I've had 5 abdominal surgeries, a mastectomy(plus rescraping), an arm chunkectomy(x2)That is the official term and of course a bunch of little weirdiesms removed. In our mutant group- that's virtually nothing surgically and we stick to the motto- when in doubt- cut it out. Everyone feels different about their scars, and rightly so- each personal journey is different and so many of the scars are hidden or just plain invisible. Thats the tough thing about pain- you can't see it. You see the fall out- the infection, the scar- but many times the effects are cumulative.
Lily would complain about the littlest of owies- and I'd say- after all you've been through? THIS THIS is what is gonna do you in? Yet the amazing body is in tune and sensitive and after years of assaults sometimes just hurts. I've been on chemo for what- 3 years now and it is- cumulative. The body gets tired a little quicker. You find work arounds and absolutely savor the good days.
I remember the post surgery weepies. They sneak up on me- they always happen after I get home and am feeling better but not quite where I want to be or everything is going so much better than I thought they would be and bam- it hit me. The other night it hit.
I am over the moon about the pathology- we celebrated with a family recipe of margaritas- as I am on a high sodium diet- salt rimmed beverages and tacos seemed to be the best choice. Doctor's orders. Phil made sure his girls had lemony limey non alcoholic versions.
For years my aunt has been promising that I would be our family's miracle. Yes we are overdue. Lily is my miracle. With Grandma(a devout Catholic and Democrat)- our most ardent prayer warrior now wrangling the shenanigans from above there has been many speculations on how busy everyone is keeping her and well this Trump business- how could it happen. And then I come out of brain surgery- with minimal pain, minor side effects, and an outstanding pathology. I have some pretty amazing angel power. It happens.
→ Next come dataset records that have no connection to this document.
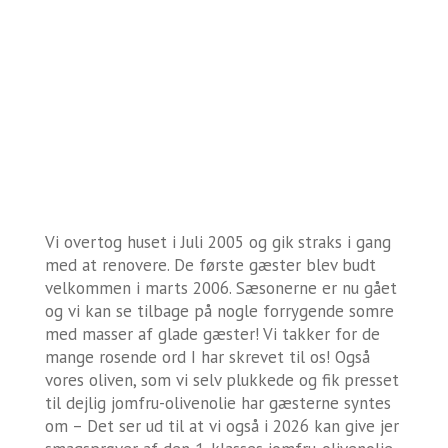
Vi overtog huset i Juli 2005 og gik straks i gang
med at renovere. De første gæster blev budt
velkommen i marts 2006. Sæsonerne er nu gået
og vi kan se tilbage på nogle forrygende somre
med masser af glade gæster! Vi takker for de
mange rosende ord I har skrevet til os! Også
vores oliven, som vi selv plukkede og fik presset
til dejlig jomfru-olivenolie har gæsterne syntes
om – Det ser ud til at vi også i 2026 kan give jer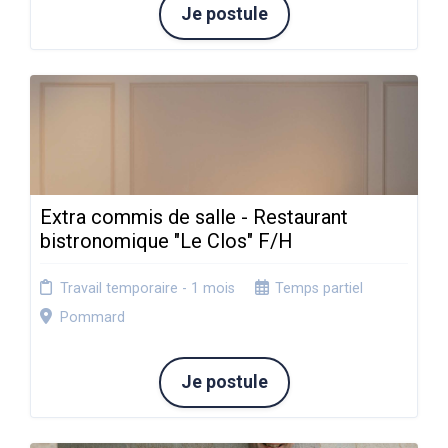
Je postule
Extra commis de salle - Restaurant
bistronomique "Le Clos" F/H
Travail temporaire - 1 mois
Temps partiel
Pommard
Je postule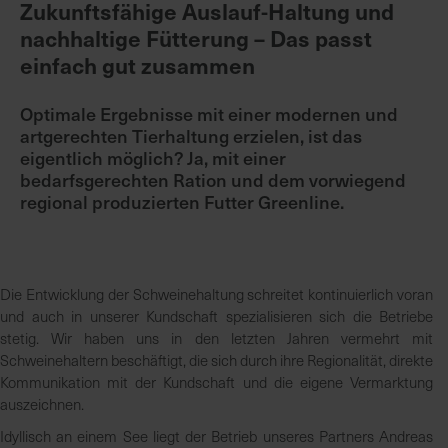
Zukunftsfähige Auslauf-Haltung und
nachhaltige Fütterung – Das passt
K
einfach gut zusammen
o
m
Optimale Ergebnisse mit einer modernen und
p
artgerechten Tierhaltung erzielen, ist das
e
eigentlich möglich? Ja, mit einer
t
bedarfsgerechten Ration und dem vorwiegend
e
regional produzierten Futter Greenline.
n
t
e
B
Die Entwicklung der Schweinehaltung schreitet kontinuierlich voran
e
und auch in unserer Kundschaft spezialisieren sich die Betriebe
r
stetig. Wir haben uns in den letzten Jahren vermehrt mit
a
Schweinehaltern beschäftigt, die sich durch ihre Regionalität, direkte
t
Kommunikation mit der Kundschaft und die eigene Vermarktung
u
auszeichnen.
n
Idyllisch an einem See liegt der Betrieb unseres Partners Andreas
g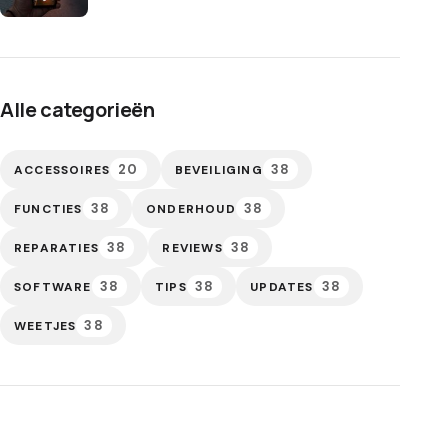
Alle categorieën
20
38
ACCESSOIRES
BEVEILIGING
38
38
FUNCTIES
ONDERHOUD
38
38
REPARATIES
REVIEWS
38
38
38
SOFTWARE
TIPS
UPDATES
38
WEETJES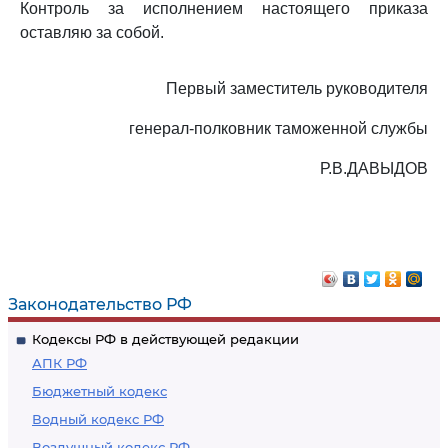
Контроль за исполнением настоящего приказа
оставляю за собой.
Первый заместитель руководителя
генерал-полковник таможенной службы
Р.В.ДАВЫДОВ
Законодательство РФ
Кодексы РФ в действующей редакции
АПК РФ
Бюджетный кодекс
Водный кодекс РФ
Воздушный кодекс РФ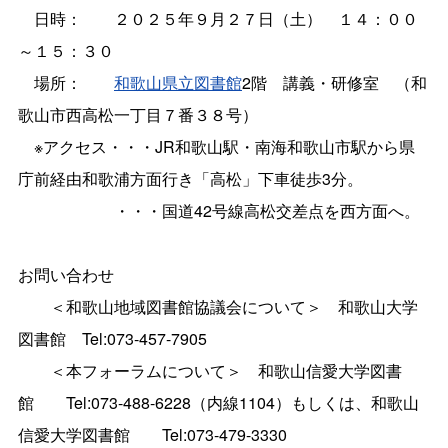
日時： ２０２５年９月２７日（土） １４：００
～１５：３０
場所：
和歌山県立図書館
2階 講義・研修室 （和
歌山市西高松一丁目７番３８号）
※アクセス・・・JR和歌山駅・南海和歌山市駅から県
庁前経由和歌浦方面行き「高松」下車徒歩3分。
・・・国道42号線高松交差点を西方面へ。
お問い合わせ
＜和歌山地域図書館協議会について＞ 和歌山大学
図書館 Tel:073-457-7905
＜本フォーラムについて＞ 和歌山信愛大学図書
館 Tel:073-488-6228（内線1104）もしくは、和歌山
信愛大学図書館 Tel:073-479-3330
I believe in miracles. Every day can be a miracle. Yet to be called a miracle, survivor's guilt sets in and I'm just 2 weeks out of surgery. There are many roads and hurdles to face still. I know too many mamas praying for miracles, who have prayed for miracles, who are creating miracles. Too many friends. Too many. All I know is I know I have much to do and many more to help. And when the overwelming sad or worry sets in- that's when I jump in to what I do. Yet even 20 min online will tucker me out- brief walks-sitting in the fresh air. The other night - feeling sad(just because- it happens post surgery- it's an official thing like SAD, Baby blues) and can readily be explained by exhaustion and chemical imbalances due to meds and stress. It was an ugly cry- I feel lucky and happy and it is unexpected and I know it's not wrong but I just didn't know what or how to feel. Ugly crying helps by the way- does make the nugget throb a little so definitely gots to limit that.
So it's time. I started checking in with friends, making calls, enjoying short visits. Taking it slow but unwrapping the coccoon. Minding my business and backing off when the knees get shakey. That's my tell. My knees wobble just slightly. It's time to rest. Can you believe it? 14 days post surgery and my knees wobble when I get tired? I'm still taking it slow. The brain the beautiful wonderful thing it is- needs rest and despite this wonderful outcome- there are still risks of swelling(not necessarily in my control) and another surgery is really not something I need to test out. Thank you for all who are patient and respecting my quiet. Thank you to those who gently reached out.
With surgery- there is always the- how are things moving? You KNOW- the bathroom questions. Especially with abdominal surgeries- everyone needs to make sure everything is moving. After 4 c-sections and an open hysterectomy- moving after those surgeries is a rare treat. Physically, bowelly- even laughing can be an interesting business. So you are super hydrated and they load you up with laxatives and you navigate back and forth to the bathroom cataloguing and moving all business so you can take your business home. After this surgery- The first time I moved from bed and did not have entire torso flame pain- I got this. Most people want their foley cath out as soon as humanly possible- me I'm a weirdo- don't like the thing but dont like getting up to go to the bathroom every 3 seconds- and it's a means to a sleepy end for a night or so. I know waaaay TMI.
In the ICU and PCU- the nurses called them Squirrel toilets. I called them space age toilets- regardless- ewwww. They are a toilet in the room covered by a sink that swings over it. So no privacy- not that privacy is ever an expectation in a hospital, buuuut still. I get stage fright. If going home relied on things moving- we were going to be at a literal stand still. I was lucky enough to not be sharing a room, but in my mind, the room is essentially one big bathroom- sliding sink cover or not.